She tried not to think of the pilgrims and soldiers who saw no difference between killing Saracens in the Holy Land and attacking the Jews living in France. Catherine wished again that her cousin would accept baptism but knew that only a miracle could change his heart. She fell back on her reassurance to Margaret. Solomon knew how to protect himself.
“But he should be here,” Margaret said. “He said he’d wait for us. What could have happened?”
“We won’t find out by standing outside,” Edgar said. “Come along.”
He lifted his daughter from the horse, and then helped his sister down. For a moment, they clustered before the house like a troupe of beggars, then Catherine took the keys from the hook on her belt and sorted through them for the large iron one that would open the thick oak gate.
She had to use both hands to make it turn, and, when she heard the catch click open, she and Edgar still had to push together to make it move.
The gate scraped open far enough for Edgar to enter. They heard him exclaiming at the state of the place as he tore out the encroaching vines with his one hand. At last they were able to open it wide enough to bring the horses and the pack mule in.

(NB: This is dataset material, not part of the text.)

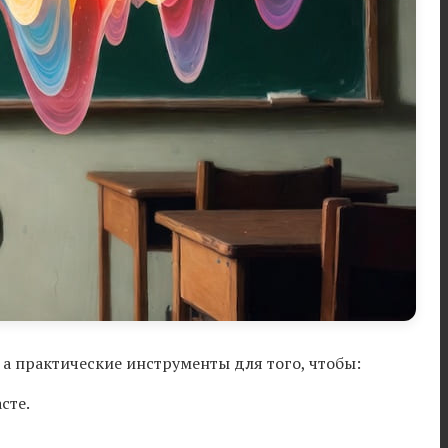
 а практические инструменты для того, чтобы:
сте.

Catherine stopped in horror.
“What happened?” she asked. “Even the front door is boarded up. Edgar, we’ll have to find someplace else to stay until the house can be aired. We can’t take the children in among the foul humors. Where is Samonie? I don’t understand this at all.”
“Catherine LeVendeur? Is that you?”
The voice came from the road. An old woman was peering through the gateway, squinting to make them out.

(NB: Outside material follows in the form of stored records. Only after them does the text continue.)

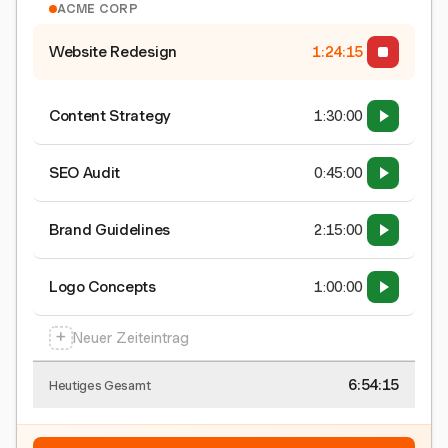
ACME CORP
Website Redesign
1:24:15
Content Strategy
1:30:00
SEO Audit
0:45:00
Brand Guidelines
2:15:00
Logo Concepts
1:00:00
+
Neuer Zeiteintrag
6:54:15
Heutiges Gesamt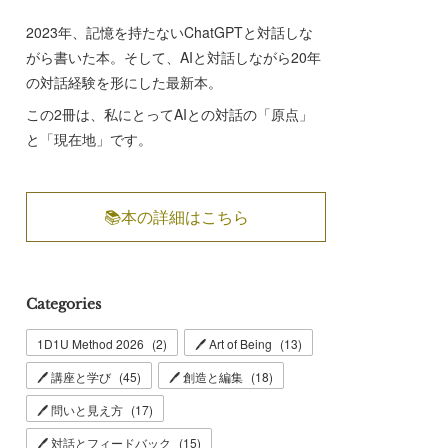
2023年、記憶を持たないChatGPTと対話しな
がら書いた本。そして、AIと対話しながら20年
の対話経験を形にした最新本。
この2冊は、私にとってAIとの対話の「原点」
と「現在地」です。
📚本の詳細はこちら
Categories
1D1U Method 2026
(
2
)
🖊 Art of Being
(
13
)
🖊 講座と学び
(
45
)
🖊 創造と編集
(
18
)
🖊 問いと見え方
(
17
)
🖊 対話とフィードバック
(
15
)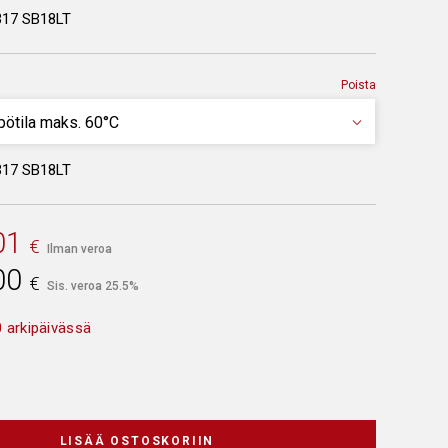
317 SB18LT
Poista
317 SB18LT
01
€
Ilman veroa
00
€
Sis. veroa 25.5%
 arkipäivässä
LISÄÄ OSTOSKORIIN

“Hervice?” Catherine ran to greet their neighbor. “What’s happened here? How long has the house been empty? Why is there no one here to greet us?”
“Your father was back sometime before the feast of the Nativity,” Hervice answered. “He left around the time of the Purification. He told everyone he was going on a pilgrimage and that you and your husband would be along to take up his trade soon.”
“But that was only four months ago!” Catherine said. “Things couldn’t have got into such a state in that short time.”
The old woman shook her head. “He didn’t stay here, but on the Île with his Jewish friends. Odd way to start a pilgrimage, I’d say.”
“Finishing his business with them, I suppose,” Catherine said. She swallowed the fear and the shame that came every time she remembered that her father had actually abandoned Christianity to return to the faith of his ancestors. No one must know that he was even now on his way to join the Jewish community in Arles. It would put the whole family under suspicion, even though Catherine and her sister were both good Christians and their brother, Guillaume, had never even learned of their father’s ancestry.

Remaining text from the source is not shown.